The Spruance-class Radford destroyer was decommissioned in Norfolk, Va., and
subsequently towed to the Navy’s inactive ships maintenance office. It
soon will be heading south, to the Northrop Grumman Ingalls shipyard, in Pascagoula,
Miss., where it will be converted into a so-called “DDX testbed.”
Those plans may change, however, if it turns out that the Radford is in worse
condition than anticipated, said a Navy spokesman. “As other DD 963-class
ships are decommissioned prior to towing Radford to Northrop Grumman Ship System
Ingalls, the Navy may elect to designate a different ship as the DDX test ship,
depending on the ship’s material conditions or other cost factors,”
said the spokesman.
Concerns about the condition of the Radford are warranted, given the extensive
damage the ship suffered in 1999, when it collided with a 30,000-ton container
ship off the cost of Virginia Beach. A pie-shaped gash, penetrating into the
centerline of the Radford, left a hole from the deck to the waterline, toppled
its 5-inch 54-caliber gun and damaged Tomahawk cruise missile tubes. The repairs
cost nearly $33 million.
The contractor responsible for the DDX design, Northrop Grumman Corp., proposed
the notion of having a real ship as a testbed for DDX, to give the Navy an opportunity
to see advanced technologies perform at sea, rather than the laboratory.
Among the technologies to be tested aboard the Radford is an integrated power
system, a composite deckhouse with apertures and a dual-band radar. The power
system could involve significant engineering work. A turbo-electric propulsion
system will replace the gear reduction equipment.

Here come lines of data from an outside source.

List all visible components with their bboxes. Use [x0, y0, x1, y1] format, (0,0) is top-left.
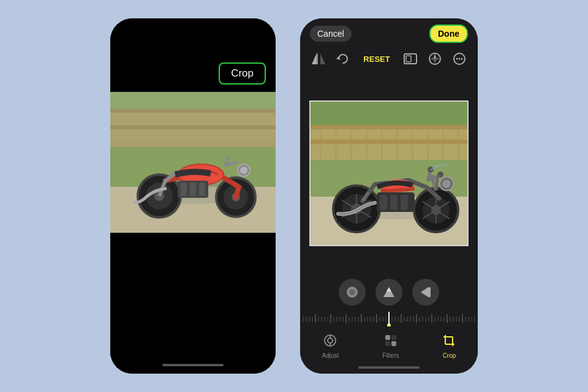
svg-point-134: [328, 338, 333, 343]
filters-icon: [384, 334, 398, 350]
nav-item-filters[interactable]: Filters: [382, 334, 399, 359]
reset-button[interactable]: RESET: [363, 55, 390, 64]
svg-marker-24: [336, 56, 341, 60]
svg-rect-145: [445, 337, 453, 344]
done-button[interactable]: Done: [429, 24, 468, 43]
home-indicator-right: [300, 366, 478, 374]
more-button[interactable]: [451, 50, 468, 67]
cancel-button[interactable]: Cancel: [310, 26, 352, 42]
ruler-area: [300, 274, 478, 329]
svg-rect-42: [396, 125, 398, 160]
svg-rect-64: [401, 195, 408, 210]
arrow-adj-button[interactable]: [412, 279, 439, 306]
svg-point-29: [456, 58, 458, 60]
svg-rect-40: [366, 125, 368, 160]
svg-point-68: [442, 179, 451, 188]
svg-rect-16: [181, 183, 187, 196]
mountain-adj-button[interactable]: [375, 279, 402, 306]
icon-toolbar: RESET: [300, 48, 478, 72]
bottom-nav: Adjust Filters: [300, 329, 478, 366]
svg-rect-4: [110, 126, 276, 129]
svg-rect-39: [350, 125, 352, 160]
svg-rect-74: [428, 287, 431, 297]
svg-marker-23: [320, 53, 325, 64]
svg-rect-46: [458, 125, 459, 160]
crop-button[interactable]: Crop: [219, 62, 266, 85]
nav-label-crop: Crop: [443, 352, 456, 359]
home-indicator: [162, 364, 224, 366]
svg-rect-139: [385, 341, 390, 346]
left-phone: Crop: [110, 18, 276, 374]
svg-rect-137: [385, 335, 390, 340]
ruler[interactable]: [300, 312, 478, 326]
nav-label-filters: Filters: [382, 352, 399, 359]
svg-rect-18: [199, 183, 205, 196]
svg-marker-21: [312, 53, 317, 64]
crop-frame[interactable]: [309, 100, 469, 246]
svg-rect-45: [442, 125, 444, 160]
svg-rect-43: [412, 125, 413, 160]
ruler-dot: [387, 325, 391, 326]
svg-marker-72: [386, 287, 391, 292]
photo-area: [110, 92, 276, 374]
svg-rect-37: [320, 125, 322, 160]
svg-rect-140: [391, 341, 396, 346]
flip-button[interactable]: [310, 50, 327, 67]
nav-label-adjust: Adjust: [322, 352, 339, 359]
nav-item-adjust[interactable]: Adjust: [322, 334, 339, 359]
svg-rect-62: [380, 195, 387, 210]
svg-rect-41: [381, 125, 383, 160]
adjust-icon: [323, 334, 337, 350]
top-bar: Crop: [110, 18, 276, 92]
right-phone: Cancel Done RESET: [300, 18, 478, 374]
bottom-black-area: [110, 233, 276, 374]
svg-rect-3: [110, 109, 276, 113]
svg-rect-35: [311, 125, 469, 129]
svg-rect-138: [391, 335, 396, 340]
svg-point-70: [349, 289, 355, 295]
crop-nav-icon: [442, 334, 456, 350]
aspect-ratio-button[interactable]: [402, 50, 419, 67]
motorcycle-image-left: [110, 92, 276, 233]
svg-rect-44: [427, 125, 429, 160]
svg-rect-26: [406, 56, 411, 62]
adjustment-icons: [339, 279, 439, 306]
crop-image-area: [300, 72, 478, 274]
top-toolbar: Cancel Done: [300, 18, 478, 48]
home-bar: [358, 366, 420, 369]
auto-button[interactable]: [426, 50, 443, 67]
svg-rect-17: [190, 183, 196, 196]
svg-rect-36: [311, 140, 469, 144]
rotate-button[interactable]: [334, 50, 352, 67]
svg-point-31: [461, 58, 463, 60]
motorcycle-image-right: [311, 102, 467, 245]
nav-item-crop[interactable]: Crop: [442, 334, 456, 359]
svg-rect-63: [390, 195, 398, 210]
svg-point-30: [459, 58, 461, 60]
svg-marker-73: [421, 287, 428, 297]
svg-point-20: [240, 167, 247, 174]
circle-adj-button[interactable]: [339, 279, 366, 306]
ruler-center-line: [388, 312, 390, 326]
svg-rect-38: [335, 125, 337, 160]
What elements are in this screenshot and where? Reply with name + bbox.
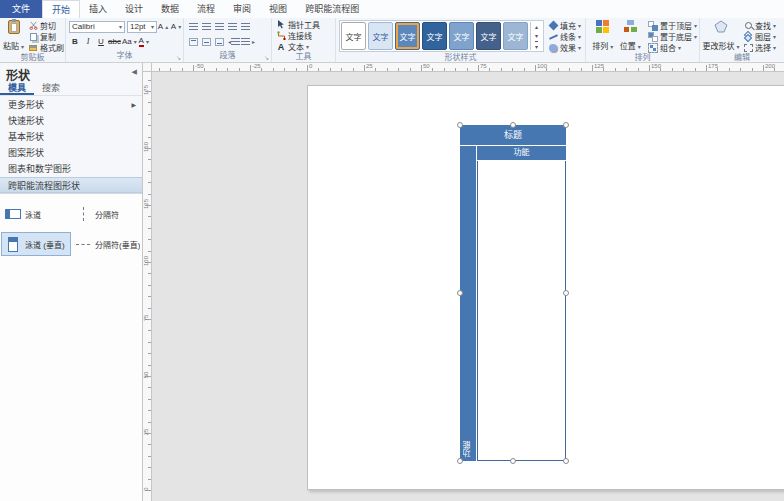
bold-button[interactable]: B xyxy=(69,36,81,48)
change-case-button[interactable]: Aa▾ xyxy=(122,36,137,48)
align-middle-button[interactable] xyxy=(200,36,212,48)
shape-style-swatch[interactable]: 文字 xyxy=(395,22,420,50)
tab-data[interactable]: 数据 xyxy=(152,0,188,18)
paragraph-dialog-launcher[interactable]: ↘ xyxy=(264,54,269,61)
tab-design[interactable]: 设计 xyxy=(116,0,152,18)
tab-view[interactable]: 视图 xyxy=(260,0,296,18)
shape-style-swatch[interactable]: 文字 xyxy=(449,22,474,50)
stencil-shape-separator[interactable]: 分隔符 xyxy=(71,202,141,226)
paste-button[interactable]: 粘贴▾ xyxy=(3,20,24,52)
shape-style-swatch[interactable]: 文字 xyxy=(422,22,447,50)
shape-style-swatch[interactable]: 文字 xyxy=(368,22,393,50)
dropdown-arrow-icon: ▾ xyxy=(694,33,697,40)
group-label-clipboard: 剪贴板 xyxy=(0,53,65,63)
layers-button[interactable]: 图层▾ xyxy=(742,31,776,42)
selection-handle[interactable] xyxy=(563,290,569,296)
align-top-button[interactable] xyxy=(187,36,199,48)
font-size-combo[interactable]: 12pt▾ xyxy=(127,21,157,33)
swimlane-shape[interactable]: 标题 功能 功能 xyxy=(460,125,566,461)
swimlane-side-band[interactable]: 功能 xyxy=(460,146,476,461)
tab-cross-functional-flowchart[interactable]: 跨职能流程图 xyxy=(296,0,368,18)
shrink-font-button[interactable]: A▾ xyxy=(170,21,182,33)
selection-handle[interactable] xyxy=(457,458,463,464)
stencil-shape-swimlane[interactable]: 泳道 xyxy=(1,202,71,226)
connector-tool-button[interactable]: 连接线 xyxy=(275,30,312,41)
pointer-tool-button[interactable]: 指针工具 xyxy=(275,19,320,30)
font-color-button[interactable]: A▾ xyxy=(138,36,150,48)
copy-button[interactable]: 复制 xyxy=(27,31,64,42)
italic-button[interactable]: I xyxy=(82,36,94,48)
gallery-scroll-down-icon[interactable]: ▾ xyxy=(531,31,542,40)
shape-style-swatch[interactable]: 文字 xyxy=(476,22,501,50)
collapse-panel-icon[interactable]: ◀ xyxy=(132,68,137,76)
category-more-shapes[interactable]: 更多形状▶ xyxy=(0,97,142,113)
change-shape-button[interactable]: 更改形状▾ xyxy=(703,20,739,52)
gallery-more-icon[interactable]: ▾ xyxy=(531,41,542,50)
cut-button[interactable]: 剪切 xyxy=(27,20,64,31)
bring-to-front-icon xyxy=(647,21,659,31)
tab-home[interactable]: 开始 xyxy=(42,0,80,18)
tab-search[interactable]: 搜索 xyxy=(34,81,68,95)
category-basic-shapes[interactable]: 基本形状 xyxy=(0,129,142,145)
dropdown-arrow-icon: ▾ xyxy=(638,44,641,50)
effects-button[interactable]: 效果▾ xyxy=(547,42,581,53)
group-label-paragraph: 段落 xyxy=(184,51,271,62)
tab-process[interactable]: 流程 xyxy=(188,0,224,18)
send-to-back-button[interactable]: 置于底层▾ xyxy=(647,31,697,42)
group-button[interactable]: 组合▾ xyxy=(647,42,697,53)
increase-indent-button[interactable]: ▸ xyxy=(241,36,255,48)
category-quick-shapes[interactable]: 快速形状 xyxy=(0,113,142,129)
line-button[interactable]: 线条▾ xyxy=(547,31,581,42)
stencil-shape-swimlane-vertical[interactable]: 泳道 (垂直) xyxy=(1,232,71,256)
pointer-tool-icon xyxy=(275,20,287,29)
category-cross-functional-flowchart-shapes[interactable]: 跨职能流程图形状 xyxy=(0,177,142,193)
group-label-arrange: 排列 xyxy=(586,53,699,63)
drawing-canvas[interactable]: 标题 功能 功能 xyxy=(152,72,784,501)
selection-handle[interactable] xyxy=(510,122,516,128)
tab-stencils[interactable]: 模具 xyxy=(0,81,34,95)
tab-review[interactable]: 审阅 xyxy=(224,0,260,18)
swimlane-side-label: 功能 xyxy=(462,441,473,457)
dropdown-arrow-icon: ▾ xyxy=(773,44,776,51)
align-right-button[interactable] xyxy=(226,21,238,33)
fill-button[interactable]: 填充▾ xyxy=(547,20,581,31)
align-center-button[interactable] xyxy=(213,21,225,33)
cut-icon xyxy=(27,21,39,30)
find-button[interactable]: 查找▾ xyxy=(742,20,776,31)
swimlane-lane-header[interactable]: 功能 xyxy=(477,146,566,160)
font-family-combo[interactable]: Calibri▾ xyxy=(69,21,125,33)
selection-handle[interactable] xyxy=(510,458,516,464)
tab-file[interactable]: 文件 xyxy=(0,0,42,18)
grow-font-button[interactable]: A▴ xyxy=(157,21,169,33)
text-tool-icon: A xyxy=(275,42,287,52)
swimlane-lane-body[interactable] xyxy=(477,161,566,461)
bullets-button[interactable] xyxy=(187,21,199,33)
justify-button[interactable] xyxy=(239,21,251,33)
align-button[interactable]: 排列▾ xyxy=(589,20,616,52)
selection-handle[interactable] xyxy=(457,122,463,128)
align-left-button[interactable] xyxy=(200,21,212,33)
format-painter-button[interactable]: 格式刷 xyxy=(27,42,64,53)
selection-handle[interactable] xyxy=(563,122,569,128)
stencil-shape-separator-vertical[interactable]: 分隔符(垂直) xyxy=(71,232,141,256)
gallery-scroll-up-icon[interactable]: ▴ xyxy=(531,22,542,31)
select-button[interactable]: 选择▾ xyxy=(742,42,776,53)
shape-style-swatch[interactable]: 文字 xyxy=(341,22,366,50)
position-button[interactable]: 位置▾ xyxy=(616,20,643,52)
vertical-ruler: 1751501251007550250 xyxy=(143,72,152,501)
swimlane-title-bar[interactable]: 标题 xyxy=(460,125,566,145)
shape-style-swatch[interactable]: 文字 xyxy=(503,22,528,50)
strikethrough-button[interactable]: abc xyxy=(108,36,121,48)
drawing-page[interactable]: 标题 功能 功能 xyxy=(307,85,784,490)
text-tool-button[interactable]: A 文本▾ xyxy=(275,41,309,52)
font-dialog-launcher[interactable]: ↘ xyxy=(176,54,181,61)
category-charting-math-shapes[interactable]: 图表和数学图形 xyxy=(0,161,142,177)
category-pattern-shapes[interactable]: 图案形状 xyxy=(0,145,142,161)
bring-to-front-button[interactable]: 置于顶层▾ xyxy=(647,20,697,31)
selection-handle[interactable] xyxy=(457,290,463,296)
decrease-indent-button[interactable]: ◂ xyxy=(226,36,240,48)
underline-button[interactable]: U xyxy=(95,36,107,48)
tab-insert[interactable]: 插入 xyxy=(80,0,116,18)
align-bottom-button[interactable] xyxy=(213,36,225,48)
selection-handle[interactable] xyxy=(563,458,569,464)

It will take at least a year to convert the Radford into a test ship, the Navy
said. At-sea testing will take place in the Gulf of Mexico and Virginia Capes
operating areas. Among the organizations expected to participate in the testing
are the Atlantic Undersea Test and Evaluation Center Range, based in the Bahamas;
Lambert’s Point Range, in Norfolk, Va., and Wallops Island Range, on the
eastern Virginia shore.
The DD-968 was named after Admiral Arthur W. Radford, who served in World War
I, World War II and the Korean War; and was chairman of the Joint Chiefs of
Staff from 1953 to 1957.
This will not be the first time the Radford was used as a test ship. Since
1998, the destroyer served as the testbed for the Navy’s advanced enclosed
mast sensor system, or AEMS. This was the Navy’s first-ever advanced hybrid
composite structure.
The AEMS is a 93-foot high, hexagonal structure, 35 feet in diameter, enclosing
radar, major antennas and other sensitive equipment to protect them from the
weather. The Navy was trying to demonstrate that the mast can help lessen maintenance
and repairs on the ship, as well as reduce the radar signature.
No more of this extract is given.